La historia nos enseña que en los momentos en que determinadas sociedades han tenido periodos de gobiernos corruptos de manera continuada, han mantenido niveles importantes de desigualdad o han dañado el sistema de libertades fundamentales, lo que ha seguido es la explosión social.

La explosión social suele ser dañina y dolorosa pero lo que busca es cambiar el status quo mediante la imposición de valores emergentes, especialmente los que fueron dañados. Junto al momento difícil existe la esperanza de un futuro mejor, el compromiso de vivir apegados a un modo de vida distinto.

Ejemplos de explosión social que recordamos en la historia son la Revolución Francesa que tuvo como resultado la declaración de los derechos del hombre, de los principios de libertad, igualdad y fraternidad y fue el inicio del constitucionalismo moderno y la Revolución Mexicana que buscó el desarrollo de las garantías sociales, entre otras. De alguna manera se puede decir que la explosión tiene como última causa la vitalidad del tejido social que se rebela a continuar viviendo en una situación insostenible.

Hoy observamos a lo largo y ancho del mundo un gran desencanto con la situación actual. Si bien es cierto que hoy como nunca se ha logrado elevar el nivel de vida de grandes sectores de la población mundial, el índice de insatisfacción generalizada es de los más altos que recordamos en la historia reciente.

El panorama electoral en los Estados Unidos, la situación del sistema político español, el Brexit en el Reino Unido y los bajos niveles de popularidad de muchos líderes en el mundo son algunos ejemplos de este desencanto generalizado.

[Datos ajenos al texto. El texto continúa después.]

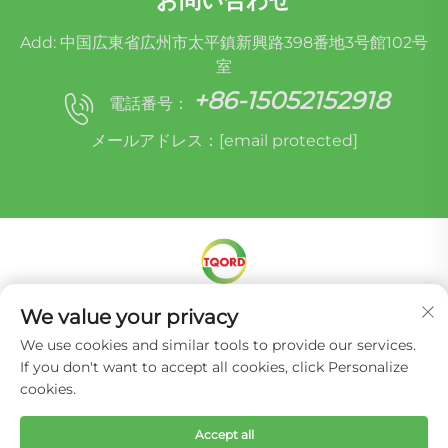
お問い合わせ
Add: 中国広東省広州市太平鎮新興路398番地3号館102号
室
+86-15052152918
電話番号：
メールアドレス：
[email protected]
We value your privacy
Copyright © Miracle Oruide (guangzhou) Auto
Parts Remanufacturing Co., Ltd. -
プライバシーポ
We use cookies and similar tools to provide our services.
リシー
If you don't want to accept all cookies, click Personalize
cookies.
Accept all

Sin embargo, a diferencia de otras épocas no se prevén con claridad riesgos de explosión social, más bien lo que se percibe es una situación de abulia y vacío en grandes sectores de la población, sobre todo los más jóvenes.

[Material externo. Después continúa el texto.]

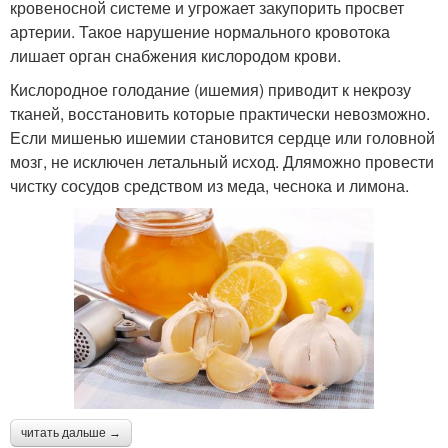
кровеносной системе и угрожает закупорить просвет
артерии. Такое нарушение нормального кровотока
лишает орган снабжения кислородом крови.
Кислородное голодание (ишемия) приводит к некрозу
тканей, восстановить которые практически невозможно.
Если мишенью ишемии становится сердце или головной
мозг, не исключен летальный исход. Дляможно провести
чистку сосудов средством из меда, чеснока и лимона.
читать дальше →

La gran promesa de una sociedad igualitaria, sin lucha de clases fue derrocada en el simbólico acto de la caída del muro de Berlín, y el optimismo de un desarrollo total de mercados desregulados fue expuesto como un camino equivocado a partir de la crisis hipotecaria de 2008 en Estados Unidos.

Ambos episodios nos han dejado ante un panorama en el que aparentemente no hay salidas. Menos aún salidas que signifiquen una verdadera esperanza, una ilusión de futuro.

Los discursos políticos siguen utilizando las mismas herramientas, los mensajes de hace años. Inclusive aprovechan el desencanto social para introducir mensajes de carácter populista, racial, de división y encono.

Ante esta situación el ciudadano de a pie enfrenta un profundo pesimismo. Carece de sentido cualquier acción en el plano político. Pareciera que cualquier cosa que se proponga en el espacio público es sujeta de ser corrompida.

El pesimismo y la falta aparente de salidas lo que pone en riesgo no es tanto la posibilidad de una explosión, sino más bien de una implosión social. Ante la falta de vitalidad, los actores sociales y las instituciones que componen se rompen hacia dentro por falta de contenidos, por haberse quedado vacías.

A diferencia de la explosión social que si bien por un lado destruye violentamente lo existente, por otro propone un nuevo orden, la implosión social —más moderada en su evolución— no deja esperanza alguna de un nuevo orden, unos nuevos valores, un futuro por el que valga la pena vivir.

El riesgo al que hoy nos enfrentamos es uno de los de mayor calado de la historia moderna: la implosión de instituciones y liderazgos para quedarnos en el vacío.